• [WHAT THE TASK ASKS] Type the records that follow again exactly as written, but drop the pictures.
= Beginning of Section =
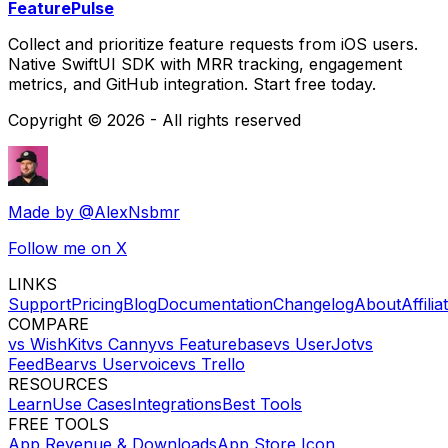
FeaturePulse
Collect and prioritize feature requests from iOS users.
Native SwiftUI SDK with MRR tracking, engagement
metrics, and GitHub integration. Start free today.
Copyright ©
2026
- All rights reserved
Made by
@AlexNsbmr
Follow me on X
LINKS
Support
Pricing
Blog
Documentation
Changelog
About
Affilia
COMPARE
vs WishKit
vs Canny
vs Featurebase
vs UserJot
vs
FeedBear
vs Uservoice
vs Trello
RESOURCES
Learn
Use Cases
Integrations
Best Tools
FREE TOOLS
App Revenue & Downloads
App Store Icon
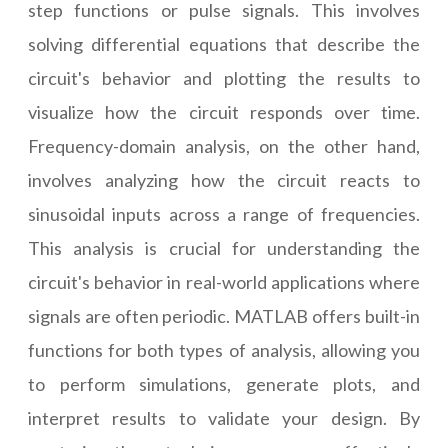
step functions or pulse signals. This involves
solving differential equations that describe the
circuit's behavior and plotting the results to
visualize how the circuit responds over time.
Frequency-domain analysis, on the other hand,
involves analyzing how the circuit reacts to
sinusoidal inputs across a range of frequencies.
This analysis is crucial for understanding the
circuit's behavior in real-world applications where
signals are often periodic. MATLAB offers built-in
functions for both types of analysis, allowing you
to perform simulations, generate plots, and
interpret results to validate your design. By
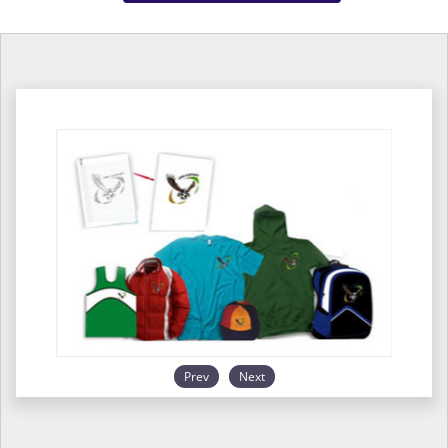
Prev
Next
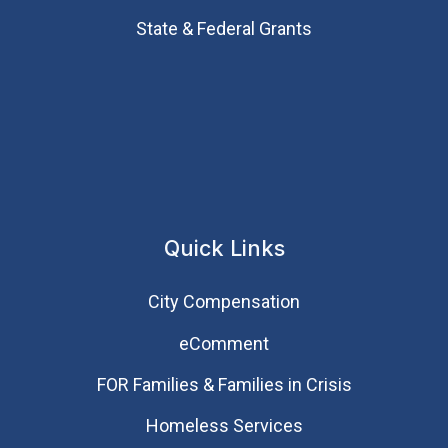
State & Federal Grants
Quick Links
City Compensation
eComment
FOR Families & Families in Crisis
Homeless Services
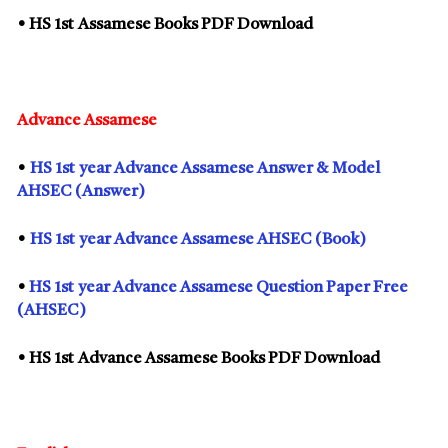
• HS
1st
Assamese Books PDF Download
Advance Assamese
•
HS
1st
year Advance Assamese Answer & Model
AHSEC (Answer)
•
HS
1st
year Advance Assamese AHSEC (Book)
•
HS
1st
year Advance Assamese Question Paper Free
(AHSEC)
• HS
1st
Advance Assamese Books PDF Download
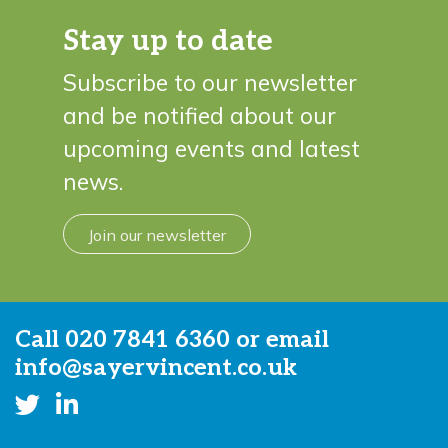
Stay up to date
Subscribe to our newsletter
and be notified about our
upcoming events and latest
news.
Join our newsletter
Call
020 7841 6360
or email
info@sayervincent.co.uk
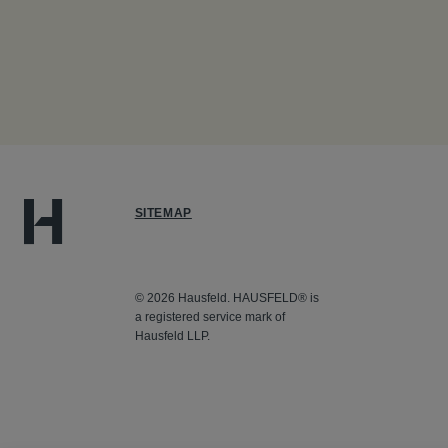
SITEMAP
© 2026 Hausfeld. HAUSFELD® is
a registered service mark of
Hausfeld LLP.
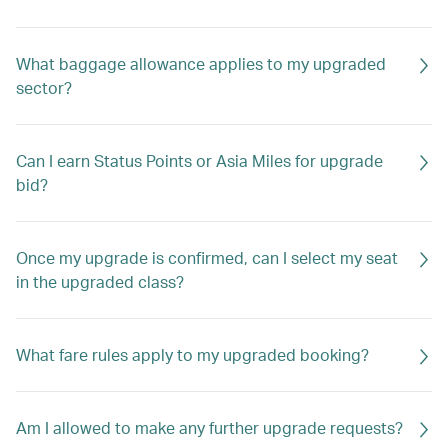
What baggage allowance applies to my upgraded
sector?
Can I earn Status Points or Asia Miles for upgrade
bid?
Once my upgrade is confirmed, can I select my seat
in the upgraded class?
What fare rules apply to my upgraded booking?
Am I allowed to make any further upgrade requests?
= End of Section =
• [ANSWER TO THIS EXERCISE]
FeaturePulse
Collect and prioritize feature requests from iOS users.
Native SwiftUI SDK with MRR tracking, engagement
metrics, and GitHub integration. Start free today.
Copyright ©
2026
- All rights reserved
Made by
@AlexNsbmr
Follow me on X
LINKS
Support
Pricing
Blog
Documentation
Changelog
About
Affilia
COMPARE
vs WishKit
vs Canny
vs Featurebase
vs UserJot
vs
FeedBear
vs Uservoice
vs Trello
RESOURCES
Learn
Use Cases
Integrations
Best Tools
FREE TOOLS
App Revenue & Downloads
App Store Icon
step functions or pulse signals. This involves
solving differential equations that describe the
circuit's behavior and plotting the results to
visualize how the circuit responds over time.
Frequency-domain analysis, on the other hand,
involves analyzing how the circuit reacts to
sinusoidal inputs across a range of frequencies.
This analysis is crucial for understanding the
circuit's behavior in real-world applications where
signals are often periodic. MATLAB offers built-in
functions for both types of analysis, allowing you
to perform simulations, generate plots, and
interpret results to validate your design. By
Prev
Next
State & Federal Grants
Quick Links
City Compensation
eComment
FOR Families & Families in Crisis
Homeless Services
• HS
1st
Assamese Books PDF Download
Advance Assamese
•
HS
1st
year Advance Assamese Answer & Model
AHSEC (Answer)
•
HS
1st
year Advance Assamese AHSEC (Book)
•
HS
1st
year Advance Assamese Question Paper Free
(AHSEC)
• HS
1st
Advance Assamese Books PDF Download
Stay up to date
Subscribe to our newsletter
and be notified about our
upcoming events and latest
news.
Join our newsletter
Call
020 7841 6360
or email
info@sayervincent.co.uk
SITEMAP
© 2026 Hausfeld. HAUSFELD® is
a registered service mark of
Hausfeld LLP.
What baggage allowance applies to my upgraded
sector?
Can I earn Status Points or Asia Miles for upgrade
bid?
Once my upgrade is confirmed, can I select my seat
in the upgraded class?
What fare rules apply to my upgraded booking?
Am I allowed to make any further upgrade requests?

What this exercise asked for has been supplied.